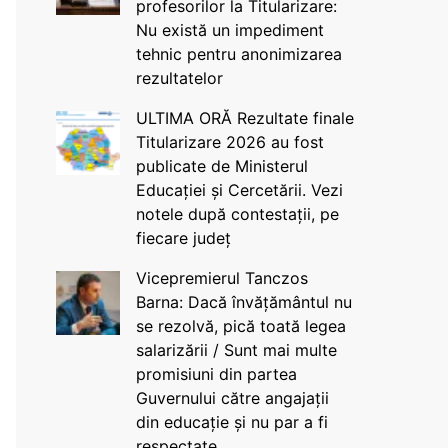
profesorilor la Titularizare:
Nu există un impediment
tehnic pentru anonimizarea
rezultatelor
ULTIMA ORĂ Rezultate finale
Titularizare 2026 au fost
publicate de Ministerul
Educației și Cercetării. Vezi
notele după contestații, pe
fiecare județ
Vicepremierul Tanczos
Barna: Dacă învățământul nu
se rezolvă, pică toată legea
salarizării / Sunt mai multe
promisiuni din partea
Guvernului către angajații
din educație și nu par a fi
respectate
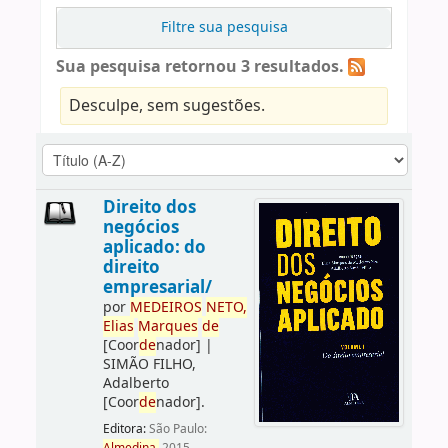
Filtre sua pesquisa
Sua pesquisa retornou 3 resultados.
Desculpe, sem sugestões.
Direito dos
negócios
aplicado: do
direito
empresarial/
por
ME
DE
IROS
NETO,
Elias
Marques
de
[Coor
de
nador]
|
SIMÃO FILHO,
Adalberto
[Coor
de
nador]
.
Editora:
São Paulo:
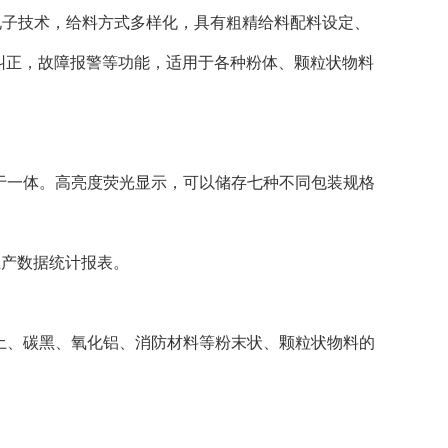
子技术，给料方式多样化，具有粗精给料配料设定、
纠正，故障报警等功能，适用于各种粉体、颗粒状物料
于一体。高亮度荧光显示，可以储存七种不同包装规格
生产数据统计报表。
土、碳黑、氧化铝、消防材料等粉末状、颗粒状物料的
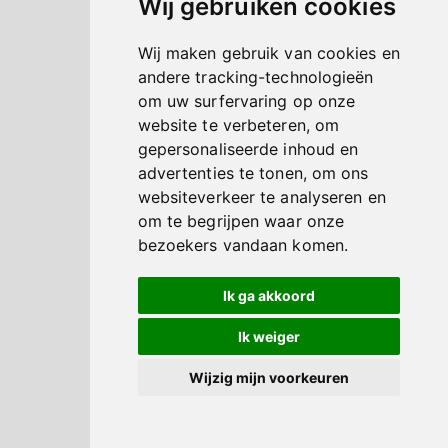
Wij gebruiken cookies
Wij maken gebruik van cookies en
andere tracking-technologieën
om uw surfervaring op onze
website te verbeteren, om
gepersonaliseerde inhoud en
advertenties te tonen, om ons
websiteverkeer te analyseren en
om te begrijpen waar onze
bezoekers vandaan komen.
Ik ga akkoord
Ik weiger
Wijzig mijn voorkeuren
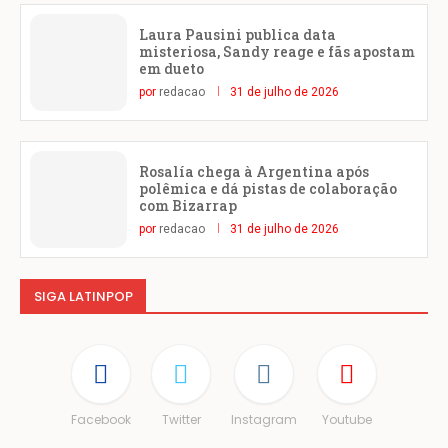
Laura Pausini publica data
misteriosa, Sandy reage e fãs apostam
em dueto
por
redacao
31 de julho de 2026
Rosalía chega à Argentina após
polêmica e dá pistas de colaboração
com Bizarrap
por
redacao
31 de julho de 2026
SIGA LATINPOP
Facebook
Twitter
Instagram
Youtube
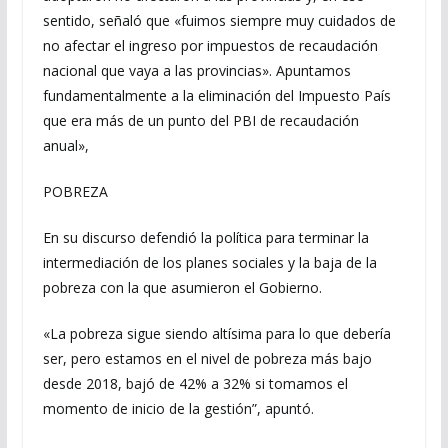
sentido, señaló que «fuimos siempre muy cuidados de
no afectar el ingreso por impuestos de recaudación
nacional que vaya a las provincias». Apuntamos
fundamentalmente a la eliminación del Impuesto País
que era más de un punto del PBI de recaudación
anual»,
POBREZA
En su discurso defendió la política para terminar la
intermediación de los planes sociales y la baja de la
pobreza con la que asumieron el Gobierno.
«La pobreza sigue siendo altísima para lo que debería
ser, pero estamos en el nivel de pobreza más bajo
desde 2018, bajó de 42% a 32% si tomamos el
momento de inicio de la gestión”, apuntó.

- - -

→ **TASK BRIEF**: In the entries above, find each line with the string "Titularizare" and copy it.

→ **TASK RESPONSE**:
profesorilor la Titularizare:
Titularizare 2026 au fost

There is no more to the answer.